» **THE TASK**: Return the listing that follows, word for word.

» **EXERCISE INPUT**:
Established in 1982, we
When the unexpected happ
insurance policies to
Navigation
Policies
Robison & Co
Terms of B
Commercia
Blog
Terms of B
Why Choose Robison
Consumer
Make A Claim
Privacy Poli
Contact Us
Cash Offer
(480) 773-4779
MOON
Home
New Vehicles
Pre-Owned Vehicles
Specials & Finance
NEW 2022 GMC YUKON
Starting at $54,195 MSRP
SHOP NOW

» **TASK OUTPUT**:
Established in 1982, we
When the unexpected happ
insurance policies to
Navigation
Policies
Robison & Co
Terms of B
Commercia
Blog
Terms of B
Why Choose Robison
Consumer
Make A Claim
Privacy Poli
Contact Us
Cash Offer
(480) 773-4779
MOON
Home
New Vehicles
Pre-Owned Vehicles
Specials & Finance
NEW 2022 GMC YUKON
Starting at $54,195 MSRP
SHOP NOW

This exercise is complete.